夢の世界を経由して、この世界、俺からすると異世界にやって来ているなんて事をすぐに理解しろというのが無理な話だ。この世界に曜日という概念がないのも彼女の理解を苦しめる大きな一因だろう。
「要するに俺は2日間しかこの世界に来られない外国人ってこと。」
「外国……じゃあ、コウメイ様はその2日間以外はどこかの国に帰っちゃうのの?」
「国、というとちょっと違うけど、だいたいそんな感じ。5日間は元の世界に帰って、その後2日間はこっちに来て、また5日間は向こうの世界に帰る。その繰り返し。」
更に向こうの世界風に言うなら平日は会社で働き、週末の休み2日間は異世界生活という訳だ。我ながら実にシンプルながら荒唐無稽な話だと思う。

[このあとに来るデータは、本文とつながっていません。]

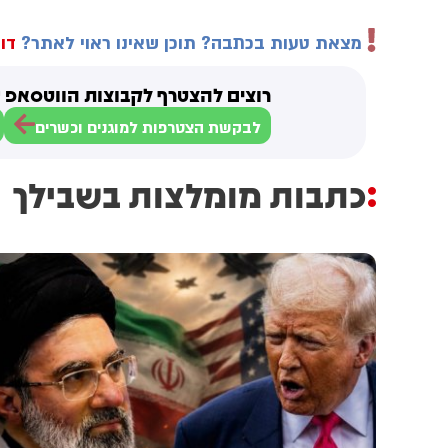
מצאת טעות בכתבה? תוכן שאינו ראוי לאתר?
דוו
רוצים להצטרף לקבוצות הווטסאפ ש
לבקשת הצטרפות למוגנים וכשרים
כתבות מומלצות בשבילך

「そう、なんだ。じゃあ、次はいついなくなっちゃうの?」
「昨日ここに来たから今日の深夜に帰ることになると思う。あの針が2本とも真上に来たら帰るよ。」
見上げた壁にはアンティークな古時計がかけられている。
日本時間に合わせたその時計の長針と短針はそれぞれ上下を指し示している。
「あの針が上に……それってもうすぐってこと?そうしたら5日は会えないってこと?」
「あ…あぁ」
そう呟き、顔を伏せたナナイナを前に言葉が詰まる。
(え……なにその反応?まるで寂しくて仕方ない、みたいな。まさか俺と離れるのが嫌とか?)
そのまま黙ってしまったナナイナに妄想が捗る。
嫌、置いていかないで。
そんなこと言われても仕方がないんだ。
嫌よ!私は貴方がいないと生きていけない…
ナナイナ…
そこで二人は優しく唇を重ねて、互いに求め合…
(って、あかんあかん。いくらなんでも都合が良すぎる。これだから素人童貞はあかん。ついさっき出会ったばかりの異性に何を期待しているのやら。)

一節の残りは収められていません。